Tarih tekerrürden ibarettir bu nedenle tarihte yaşadığı tecrübelerden gerekli dersleri çıkaran milletler bir daha aynı hatalara düşmeyecektir. Bu tecrübelerden gerekli dersleri çıkaramayan toplumlar ise her seferinde bir öncekinden daha ağır reçeteler ödemek zorunda kalacaklardır.
Bilindiği üzere son dönemlerde ülkemizde emtia fiyatlarında yaşanan aşırı voltalite hayat pahalılığı olarak karşımıza çıkmaktadır ve halkımızın alım gücü her geçen gün hızlıca azalmaktadır. Hızlıca artan emtia fiyatları nedeniyle ülkemizde ciddi bir enflasyon sorunu baş göstermeye başlamıştır. Enflasyon kalemleri incelendiğinde geçen yıla göre fiyatı en fazla artan emtiaların başında akaryakıt, enerji ve tarımsal girdi maliyetlerinin olduğu gözlemlenmektedir. 2021 TÜİK Tarımsal Girdi Fiyat endeksine göre %152,42 ile gübre ve toprak geliştiriciler ve %69,89 ile çiftlik binaları (ikamet amaçlı olmayanlar) fiyatı en fazla artan kalemler olmuştur. Çok değil bundan 30 yıl önce kendi kendine yeten bir tarım ülkesi olmakla övünen Türkiye bugün hububatan, ete hata samana kadar birçok ürünü ithal eden bir ülke konumuna gelmiştir. Bu durumla alakalı bir Kızılderili şefi olan Şef Seattle’ın çok güzel bir sözü bulunmaktadır. “Son ırmak kuruduğunda, son ağaç yok olduğunda, son balık tutulduğunda; beyaz adam paranın yenmeyen bir şey olduğunu anlayacak.” Bu sözü ülkemize uyarlarsak son tarla imara açıldığında, son zeytinlik maden yapıldığında, son ırmak HES’e kurban edildiğinde şehirli insan paranın yenmeyen bir şey olduğunu anlayacak. Evet ne yazık durumumuzun kısa bir özeti bu tespitte saklı; ülkemizin her yerinde verimli tarım arazilerinin rant uğruna imara açılması, popüler kültürde köylü ve çiftçinin sürekli aşağılanarak tarım ve hayvancılığa küstürülmesi, kırsal kesimde yaşayan insanların eğitim, sağlık ve daha bir çok alanda şehirde yaşayan insanlara göre fırsat eşitsizliğine uğraması, tarım ve hayvancılık desteklerinin popülist yaklaşımlarla yerine ulaştırılmaması sonucu bir zamanlar tarımda kendi kendine yeten nadir ülkelerden biri olan Türkiye bugün ithalat ve artan fiyat sarmalına sıkışmıştır. Tarımın keşfedilerek dünyaya yayıldığı bereketli hilal topraklarının bu duruma düşmesi gerçekten çok acıdır.
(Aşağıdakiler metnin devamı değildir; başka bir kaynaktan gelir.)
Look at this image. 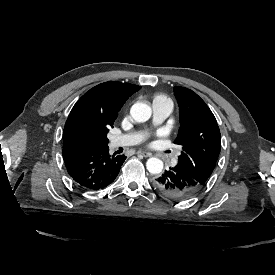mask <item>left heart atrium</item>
<instances>
[{
  "label": "left heart atrium",
  "mask_w": 275,
  "mask_h": 275,
  "mask_svg": "<svg viewBox=\"0 0 275 275\" xmlns=\"http://www.w3.org/2000/svg\"><path fill=\"white\" fill-rule=\"evenodd\" d=\"M157 135H158V136H163V135H164V132L160 131V132L157 133ZM150 139H151V135H150V134H145L144 140H145V141H148V140H150Z\"/></svg>",
  "instance_id": "obj_1"
}]
</instances>
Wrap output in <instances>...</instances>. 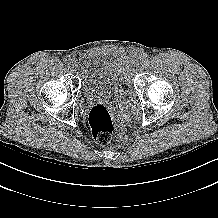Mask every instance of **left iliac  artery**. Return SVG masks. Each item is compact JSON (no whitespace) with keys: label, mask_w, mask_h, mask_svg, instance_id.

Sorun çözümü de yapmış olduğumuz tespitte saklıdır. Tarım alanlarının rant uğruna imara açılmasının engellenmesi, bir an önce modern bir hal yasasının çıkarılarak üreticinin doğrudan tüketiciye ulaşması sağlanmalı, artan tarımsal girdi maliyetleri karşısında devletimizin çiftçilerimize yeterli desteği ve vergi istisnalarını sağlaması, (özelikle akaryakıt ve gübre) yerli üreticinin ithalat kartı kullanılarak küstürülmemesi öncelikle atılması gereken adımlardan bazılarıdır. Küreselleşmenin getirdiği tüketici bireye karşı özelikle gençlerimize ve çocuklarımıza üretmenin önemini anlatmak temel görevlerimizden biri olmalıdır. Gerekli önlemler ve alınacak tedbirler ile TARIM TÜRKİYE’YE SIĞAR.